Kalau menurutmu, apakah sesuai etiket makan nasi harus menggunakan pisau dan garpu, detikers? Atau kamu punya pendapat lain mengenai hal ini?

https://trimay98.com/movies/love-and-affair/


Kena Bullying dan Doxing di Medsos, Harus Bagaimana?


 Media sosial bisa menjadi wadah berkomunikasi yang memiliki banyak manfaat. Tapi tidak jarang kita bersinggungan dengan netizen lain yang membuat pengalaman di media sosial menjadi tidak aman dan nyaman karena cyberbullying dan doxing.

Keduanya adalah hal yang berbeda, tapi bisa sama-sama mengancam kesehatan mental dan keselamatan diri sendiri. Menurut psikolog dari Personal Growth Nadya Puspita Ekawardhani, MPsi, perlakuan seperti ini bisa mengakibatkan korban jadi lebih menutup diri dan kepercayaan dirinya berkurang.


"Timbul rasa cemas, khawatir, dan takut berlebihan mengenai apa yang perlu ia lakukan dan bagaimana menghadapi penilaian orang lain," kata Nadya, saat dihubungi detikINET, Jumat (12/3/2021).


Jika seseorang menjadi korban bullying di media sosial, Nadya memberikan beberapa langkah yang bisa dilakukan agar hal ini tidak terlalu berpengaruh buruk terhadap kesehatan mental. Hal utama yang harus dilakukan tentu dengan membatasi penggunaan media sosial.


"Hindari semua sumber informasi bully misalnya baca sosmed dan mendengar komentar dari orang-orang yang tidak mengenal Anda dan tidak mengetahui masalahnya secara keseluruhan," jelas Nadya.
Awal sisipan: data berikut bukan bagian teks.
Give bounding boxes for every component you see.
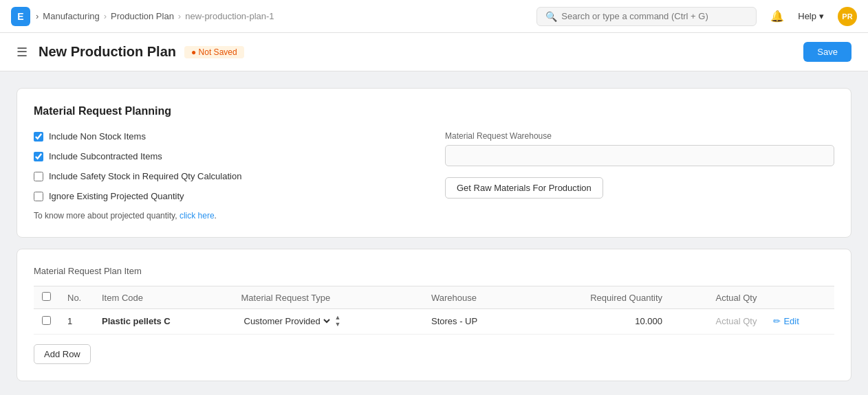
get-raw-materials-button[interactable]: Get Raw Materials For Production	[445, 177, 603, 199]
click-here-link[interactable]: click here	[180, 211, 215, 221]
include-subcontracted-label: Include Subcontracted Items	[49, 151, 162, 161]
breadcrumb-manufacturing[interactable]: Manufacturing	[43, 11, 99, 21]
table-row: 1 Plastic pellets C Customer Provided Pu…	[34, 309, 834, 335]
material-request-plan-card: Material Request Plan Item No. Item Code…	[17, 249, 851, 381]
include-safety-stock-checkbox[interactable]	[34, 172, 43, 181]
include-subcontracted-row[interactable]: Include Subcontracted Items	[34, 151, 423, 161]
chevron-down-icon: ▾	[819, 11, 824, 21]
top-navigation: E › Manufacturing › Production Plan › ne…	[0, 0, 868, 33]
projected-qty-note: To know more about projected quantity, c…	[34, 211, 423, 221]
nav-actions: 🔔 Help ▾ PR	[770, 7, 857, 26]
include-non-stock-label: Include Non Stock Items	[49, 131, 146, 142]
include-safety-stock-row[interactable]: Include Safety Stock in Required Qty Cal…	[34, 171, 423, 181]
search-bar[interactable]: 🔍	[536, 7, 757, 26]
breadcrumb-current: new-production-plan-1	[185, 11, 274, 21]
edit-icon: ✏	[773, 316, 781, 326]
col-header-item-code: Item Code	[94, 286, 233, 309]
breadcrumb-sep-0: ›	[36, 11, 39, 21]
status-badge: ● Not Saved	[184, 46, 244, 58]
table-header-row: No. Item Code Material Request Type Ware…	[34, 286, 834, 309]
row-actual-qty: Actual Qty	[671, 309, 765, 335]
main-content: Material Request Planning Include Non St…	[0, 71, 868, 395]
ignore-existing-qty-label: Ignore Existing Projected Quantity	[49, 191, 184, 201]
select-arrows-icon: ▲▼	[335, 315, 341, 328]
row-item-code: Plastic pellets C	[94, 309, 233, 335]
material-request-planning-title: Material Request Planning	[34, 105, 834, 117]
warehouse-input[interactable]	[445, 145, 834, 166]
row-checkbox-cell[interactable]	[34, 309, 59, 335]
col-header-material-request-type: Material Request Type	[233, 286, 423, 309]
row-edit-cell[interactable]: ✏ Edit	[765, 309, 834, 335]
avatar[interactable]: PR	[838, 7, 857, 26]
breadcrumb-sep-1: ›	[104, 11, 107, 21]
page-header: ☰ New Production Plan ● Not Saved Save	[0, 33, 868, 71]
col-header-actions	[765, 286, 834, 309]
breadcrumb-production-plan[interactable]: Production Plan	[111, 11, 174, 21]
breadcrumb-sep-2: ›	[178, 11, 181, 21]
warehouse-label: Material Request Warehouse	[445, 131, 834, 141]
col-header-checkbox	[34, 286, 59, 309]
notification-icon[interactable]: 🔔	[770, 10, 784, 23]
add-row-button[interactable]: Add Row	[34, 344, 91, 364]
ignore-existing-qty-checkbox[interactable]	[34, 192, 43, 201]
search-icon: 🔍	[545, 11, 557, 22]
material-request-planning-card: Material Request Planning Include Non St…	[17, 88, 851, 238]
help-button[interactable]: Help ▾	[792, 8, 829, 24]
planning-warehouse-section: Material Request Warehouse Get Raw Mater…	[445, 131, 834, 221]
col-header-warehouse: Warehouse	[423, 286, 525, 309]
ignore-existing-qty-row[interactable]: Ignore Existing Projected Quantity	[34, 191, 423, 201]
col-header-required-qty: Required Quantity	[525, 286, 671, 309]
page-title: New Production Plan	[39, 44, 176, 60]
select-all-checkbox[interactable]	[42, 292, 51, 301]
include-non-stock-row[interactable]: Include Non Stock Items	[34, 131, 423, 142]
include-subcontracted-checkbox[interactable]	[34, 152, 43, 161]
include-non-stock-checkbox[interactable]	[34, 132, 43, 142]
save-button[interactable]: Save	[803, 42, 851, 62]
breadcrumb: › Manufacturing › Production Plan › new-…	[36, 11, 274, 21]
planning-checkboxes: Include Non Stock Items Include Subcontr…	[34, 131, 423, 221]
app-icon[interactable]: E	[11, 7, 30, 26]
row-warehouse: Stores - UP	[423, 309, 525, 335]
col-header-no: No.	[59, 286, 94, 309]
planning-form-grid: Include Non Stock Items Include Subcontr…	[34, 131, 834, 221]
col-header-actual-qty: Actual Qty	[671, 286, 765, 309]
material-request-type-select[interactable]: Customer Provided Purchase Transfer Manu…	[241, 315, 332, 327]
row-checkbox[interactable]	[42, 316, 51, 325]
sidebar-toggle-icon[interactable]: ☰	[17, 45, 28, 60]
edit-button[interactable]: ✏ Edit	[773, 316, 799, 326]
plan-item-section-title: Material Request Plan Item	[34, 266, 834, 276]
row-no: 1	[59, 309, 94, 335]
row-required-quantity: 10.000	[525, 309, 671, 335]
plan-item-table: No. Item Code Material Request Type Ware…	[34, 286, 834, 335]
row-material-request-type[interactable]: Customer Provided Purchase Transfer Manu…	[233, 309, 423, 335]
include-safety-stock-label: Include Safety Stock in Required Qty Cal…	[49, 171, 241, 181]
search-input[interactable]	[561, 11, 748, 21]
Langkah lain yang bisa dilakukan adalah dengan menenangkan diri agar bisa menyikapi masalah dengan bijak dan belajar memilah informasi yang diterima.


Sementara itu, bagi korban doxing tidak cukup hanya dengan meninggalkan media sosial untuk mencegah informasi pribadinya menyebar lebih luas.


Kaspersky membagikan beberapa langkah yang bisa dilakukan seseorang jika menjadi korban doxing yaitu melaporkannya ke platform media sosial dan penegak hukum, dokumentasi semua situs tempat data kalian diumbar, lindungi rekening perbankan dan tingkatkan keamanan akun.


"Ganti password, gunakan password manager, aktifkan multi-factor authentication jika memungkinkan, dan perkuat pengaturan privasi di semua akun yang digunakan," tulis Kaspersky, seperti dikutip detikINET, Jumat (12/3/2021).